What are the common suggestions about disabled friendly parliament?

  • Accessibility Committee: To attend to the access needs of the disabled.
  • Providing sign language: For interpretation for Parliamentary proceedings.
  • Audit of website: Ordering an accessibility audit of Parliament’s websites.

Friendly

What is the accessible India campaign?

  • Disable friendly facilities: In December 2015, the Government of India launched the Accessible India Campaign (AIC) to make the built environment, ICT ecosystem and transport facilities more disabled-friendly.
  • Lack of enforcement: A strong enforcement mechanism is unfortunately absent in the AIC, led by people with disabilities and accessibility professionals, to ensure that ambitious milestones are set and pursued to their meaningful conclusion.

Recommendations of report by the Vidhi Centre for Legal Policy

  • Make every building accessible: A report by the Vidhi Centre for Legal Policy, titled “Beyond Reasonable Accommodation” points out, the requirement to make every new building accessible before it is granted an Occupancy Certificate.
  • Integration of laws: The relevant provisions of the Harmonised Guidelines and Standards for Universal Accessibility in India, 2021 must be integrated into local bye-laws and state planning laws.
  • Sensitivity about compliance: Municipal authorities must have the know-how and sensitivity to gauge compliance with the norms to make the built environment accessible and access to competent accessibility professionals who can provide appropriate inputs at every stage.
  • Professions to enforce compliance: The list of empanelled professionals maintained by municipal authorities must also consist of accessibility professionals, and this requirement must be codified in model building bye-laws and the National Building Code.

Digital

What parliament can do?

  • Accessibility committee: Parliament must set up an accessibility committee urgently that must be tasked with delivering recommendations in a time-bound fashion on making every aspect of the Parliamentary process more disabled-friendly.
  • Taking cue from supreme court: The constitution of an Accessibility Committee by the Supreme Court recently may be a good reference point for Parliament.
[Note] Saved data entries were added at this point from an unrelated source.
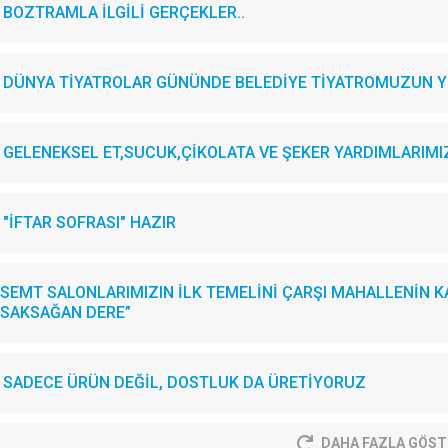
BOZTRAMLA İLGİLİ GERÇEKLER..
DÜNYA TİYATROLAR GÜNÜNDE BELEDİYE TİYATROMUZUN YE
GELENEKSEL ET,SUCUK,ÇİKOLATA VE ŞEKER YARDIMLARIMIZI.
"İFTAR SOFRASI" HAZIR
SEMT SALONLARIMIZIN İLK TEMELİNİ ÇARŞI MAHALLENİN KA
SAKSAĞAN DERE”
SADECE ÜRÜN DEĞİL, DOSTLUK DA ÜRETİYORUZ
DAHA FAZLA GÖST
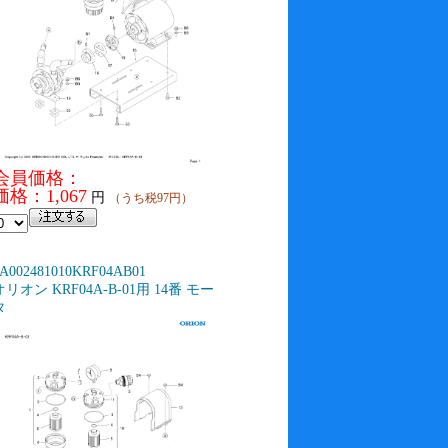
会員価格：
価格：1,067
円
（うち税97円）
A002481010KRF04AB01
オリオン KRF04A-B-01用 14番 モー
タ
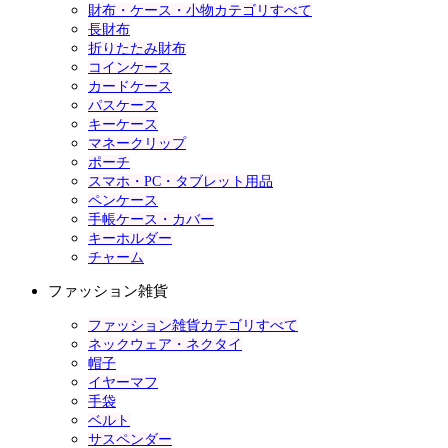
財布・ケース・小物カテゴリすべて
長財布
折りたたみ財布
コインケース
カードケース
パスケース
キーケース
マネークリップ
ポーチ
スマホ・PC・タブレット用品
ペンケース
手帳ケース・カバー
キーホルダー
チャーム
ファッション雑貨
ファッション雑貨カテゴリすべて
ネックウェア・ネクタイ
帽子
イヤーマフ
手袋
ベルト
サスペンダー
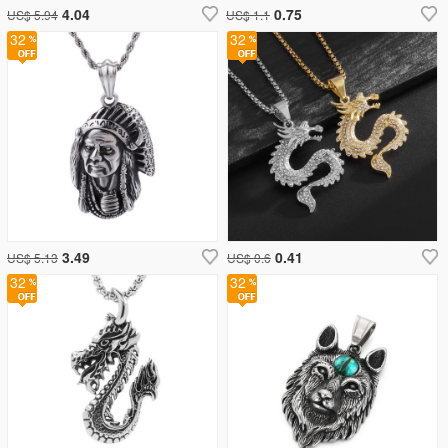
4.04
0.75
US$ 5.94
US$ 1.1
32
32
3.49
0.41
US$ 5.13
US$ 0.6
32
32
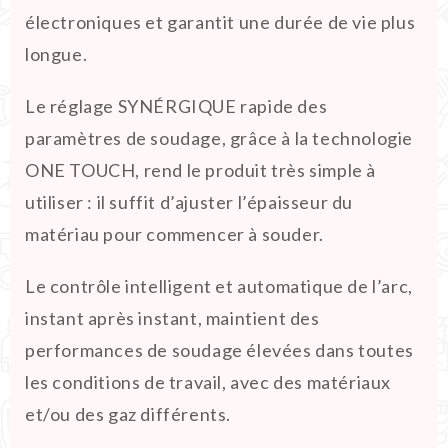
électroniques et garantit une durée de vie plus
longue.
Le réglage SYNÉRGIQUE rapide des
paramètres de soudage, grâce à la technologie
ONE TOUCH, rend le produit très simple à
utiliser : il suffit d’ajuster l’épaisseur du
matériau pour commencer à souder.
Le contrôle intelligent et automatique de l’arc,
instant après instant, maintient des
performances de soudage élevées dans toutes
les conditions de travail, avec des matériaux
et/ou des gaz différents.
What can centre and states do?

  • Accessibility criteria in procurement: Central and state level procurement laws and policies must incorporate accessibility criteria in public procurement of physical, digital and transport infrastructure.
  • Accessible tenders and documents: These must be replicated in agreements between procurement agencies and bidders/contractors. In addition, tender documents must set out applicable accessibility standards.

Conclusion

  • Disable people suffers from structural disadvantage at every stage of governance including building infrastructure. Parliament should start from itself to give larger message of about sensitivity towards disabled friendly buildings.

Mains Question

Q. Explain the limitations of accessible India campaign? Suggest the way towards more disable friendly buildings in India.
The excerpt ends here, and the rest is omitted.